“What Is The Ultimate Question?”


A Layperson’s Theological Perspective

What is the ultimate question?

Let me first start off by saying that, unless the person asking the question has read any of Douglas Adams work, the answer is not “42”!

And one must be under the age of five to ask the ultimate philosophical question, “Why?” Of course, those who have raised children know that the answer to this important question of life and the universe is “Because!”

More importantly, what if you do not know what the question that will determine your next step professionally or personally will be? How do you prepare for that question or series of questions?

Two thoughts:

First, it has been almost fifty years since I completed my own confirmation class. And while I am confident that I came out of that class with a better understanding of who I am what I know about the church and theology today is far more than I knew then. But what I know I know from experience and my own thought and not through an organized study of faith, theology, and Methodism.

And I wonder how many others today understand those same areas. How many times has a pastor focused on those topics for an extended period of time and in such a way that people come away with clearer understanding?

I know that when I write a message to be presented on a Sunday morning, I have focused on the lectionary readings and have tried to place them in the context of what is happening today. On some occasions, I am pretty sure that what I said has challenged one of the listeners to seek further information but that is speculation on my part. I am sure that everyone who has, either as a lay servant/speaker or pastor, hoped that what they said on a particular Sunday changed the life of someone who heard or read the words given that day. But, until the Day of Judgement does come, we have no way of knowing if that happened.

So the question/thought arises, how do we who have been charged with preparing the minds of individuals to open the hearts and souls of those same individuals do just that, prepare them for the ultimate question, the one which we do not know?

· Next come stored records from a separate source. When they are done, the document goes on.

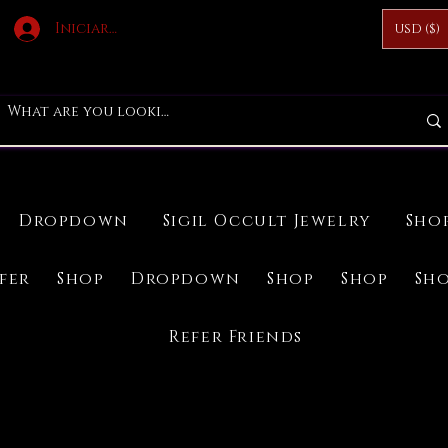
Iniciar sesión
USD ($)
Dropdown
Sigil Occult Jewelry
Sho
ifer
Shop
Dropdown
Shop
Shop
Sh
Refer Friends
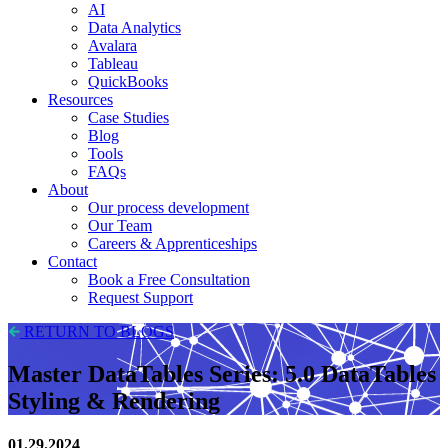
AI
Data Analytics
Avalara
Tableau
QuickBooks
Resources
Case Studies
Blog
Tools
FAQs
About
Our process development
Our Team
Careers & Apprenticeships
Contact
Book a Free Consultation
Request Support
RETURN TO BLOGS
Master DataTables Series: 5.0 DataTables
Styling & Rendering
01.29.2024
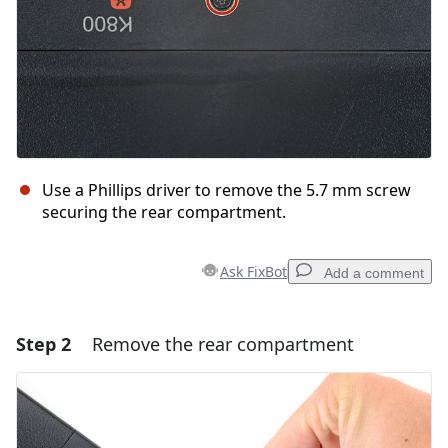
Use a Phillips driver to remove the 5.7 mm screw
securing the rear compartment.
Ask FixBot
Add a comment
Step 2
Remove the rear compartment
Add a comment
Add Comment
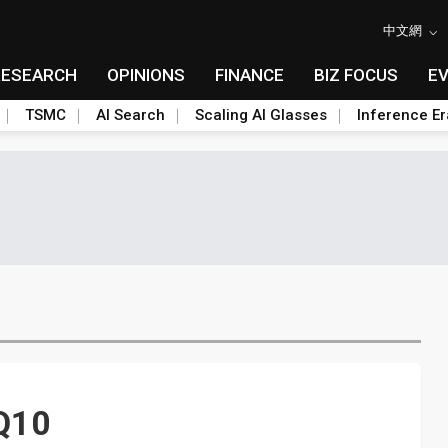
中文網
RESEARCH
OPINIONS
FINANCE
BIZ FOCUS
E
TSMC
AI Search
Scaling AI Glasses
Inference Er
2Q10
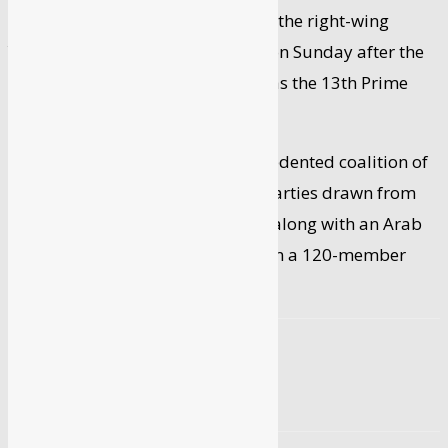
Bennett, the 49-year-old leader of the right-wing
Yamina party, took oath of office on Sunday after the
Knesset (Parliament) elected him as the 13th Prime
Minister of Israel.
The new government – an unprecedented coalition of
ideologically divergent political parties drawn from
the Right, the Left and the Centre, along with an Arab
party – has a razor-thin majority in a 120-member
house.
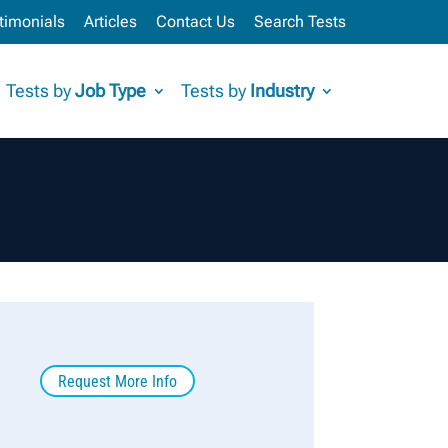
timonials
Articles
Contact Us
Search Tests
Tests by
Job Type
Tests by
Industry
Request More Info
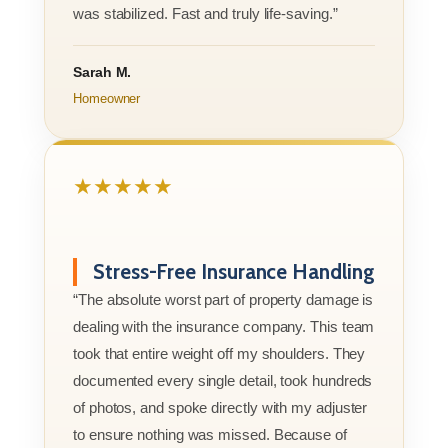
was stabilized. Fast and truly life-saving.”
Sarah M.
Homeowner
★★★★★
Stress-Free Insurance Handling
“The absolute worst part of property damage is
dealing with the insurance company. This team
took that entire weight off my shoulders. They
documented every single detail, took hundreds
of photos, and spoke directly with my adjuster
to ensure nothing was missed. Because of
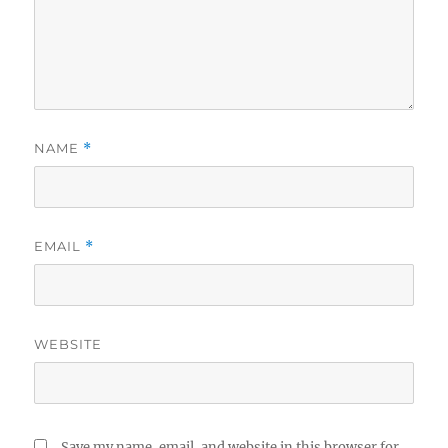
NAME
*
EMAIL
*
WEBSITE
Save my name, email, and website in this browser for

And that leads to the second thought, what might be the ultimate question or what questions should we be able to answer so that we can answer the question we do not know, especially from a layperson theological perspective?

Is it perhaps, “Are you saved?”

Or is it one of Wesley’s historical questions –

  1. Do you know God as a pardoning God? Do you have the love of God abiding in them? Do you desire nothing but God? Are you holy in all manner of conversation?
  2. Do you have gifts, as well as the evidence of God’s grace3, for the work to which you have been called? Do you have a clear, sound understanding and a right judgement of things of God; a just conception of salvation by faith? Do you speak justly, readily, and clearly?
  3. Do you have the fruit? Have you been truly convinced of sin and converted to God and a believer as edified by your service?

Things for me suggest that I spend some time working on the Wesley questions, if for no other reason than to clarify some things in my own mind. There is no doubt in my own mind that I can answer those questions in the affirmative, though the language that I might respond in may not be the accepted form.

Over the next few weeks I am going to look at the questions John Wesley posed. I invite your thoughts and comments about those questions or questions you feel that the laity and especially the laity who have been called to serve should be able to answer.